One day Erenora saw Piharo. Although Horitana’s sentence was no longer in force, Piharo still had power and might continue his vendetta against him. She had also heard that Piharo had a reward posted for any Maori to advise him of her own return.

After brooding for a week, Erenora realised that the time had come to pay Piharo a visit. She risked discovery by riding through the twilight, hoping she would not be seen, and making a reconnaissance of the substantial house that he had built: stone and brick, paved with Italian tiles and filled with chandeliers and other sumptuous objets d’art. Even the garden had been finished, with a maze and fountain in the middle of it, appearing as if it had always been there.

The purpose of her visit?
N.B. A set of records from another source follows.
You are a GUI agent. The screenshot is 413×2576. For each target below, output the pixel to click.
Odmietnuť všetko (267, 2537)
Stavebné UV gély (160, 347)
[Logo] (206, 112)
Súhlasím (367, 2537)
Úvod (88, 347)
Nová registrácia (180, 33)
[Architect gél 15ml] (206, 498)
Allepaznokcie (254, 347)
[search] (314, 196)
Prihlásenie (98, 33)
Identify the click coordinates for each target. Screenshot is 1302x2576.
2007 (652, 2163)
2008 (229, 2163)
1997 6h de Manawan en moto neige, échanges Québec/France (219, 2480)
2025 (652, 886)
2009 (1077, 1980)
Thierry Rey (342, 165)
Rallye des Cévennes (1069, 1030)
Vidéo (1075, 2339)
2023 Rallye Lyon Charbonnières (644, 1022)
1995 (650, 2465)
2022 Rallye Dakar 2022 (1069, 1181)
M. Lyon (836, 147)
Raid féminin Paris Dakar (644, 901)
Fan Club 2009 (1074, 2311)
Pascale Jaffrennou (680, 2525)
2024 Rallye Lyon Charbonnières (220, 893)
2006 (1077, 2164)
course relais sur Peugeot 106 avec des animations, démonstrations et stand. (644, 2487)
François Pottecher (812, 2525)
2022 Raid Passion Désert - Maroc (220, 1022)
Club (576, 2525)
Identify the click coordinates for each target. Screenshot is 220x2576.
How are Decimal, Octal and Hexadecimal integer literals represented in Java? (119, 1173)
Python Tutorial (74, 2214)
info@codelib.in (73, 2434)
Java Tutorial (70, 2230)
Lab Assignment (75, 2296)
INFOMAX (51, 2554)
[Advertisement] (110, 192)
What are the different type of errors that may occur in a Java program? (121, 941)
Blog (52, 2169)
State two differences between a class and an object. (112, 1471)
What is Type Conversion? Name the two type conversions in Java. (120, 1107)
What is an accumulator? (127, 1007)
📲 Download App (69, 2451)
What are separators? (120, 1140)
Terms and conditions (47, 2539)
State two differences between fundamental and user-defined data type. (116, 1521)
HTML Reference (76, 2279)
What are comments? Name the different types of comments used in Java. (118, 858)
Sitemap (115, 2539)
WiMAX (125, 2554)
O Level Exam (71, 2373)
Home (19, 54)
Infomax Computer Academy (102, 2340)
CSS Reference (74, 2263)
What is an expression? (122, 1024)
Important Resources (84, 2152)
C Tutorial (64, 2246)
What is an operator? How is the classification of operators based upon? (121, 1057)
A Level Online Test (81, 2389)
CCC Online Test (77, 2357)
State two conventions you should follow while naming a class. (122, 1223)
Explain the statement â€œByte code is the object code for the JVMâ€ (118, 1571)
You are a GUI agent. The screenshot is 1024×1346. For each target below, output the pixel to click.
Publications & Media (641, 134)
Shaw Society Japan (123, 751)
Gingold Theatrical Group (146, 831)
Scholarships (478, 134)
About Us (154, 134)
In her heart of hearts she would have dearly liked to meet him, persuade him to let bygones be bygones and to cease his vendetta, but she knew he would never do that. In her darkest despair, she thought of killing him, stealing into his bedroom while he slept, but that would lead to a hunt for the murderer — and, anyway, she couldn’t take another person’s life, even Piharo’s. Such an act would have undone everything that Te Whiti stood for, all the suffering his followers had gone through in the name of peaceful protest.

She therefore decided on teaching Piharo a lesson of such power that it might dissuade him from visiting any further vengeance upon herself and Horitana. But how could she gain entry during the day when his farm manager, labourers and servants surrounded him? Even during the evenings there was always candlelight in his bedroom. Did Piharo never sleep?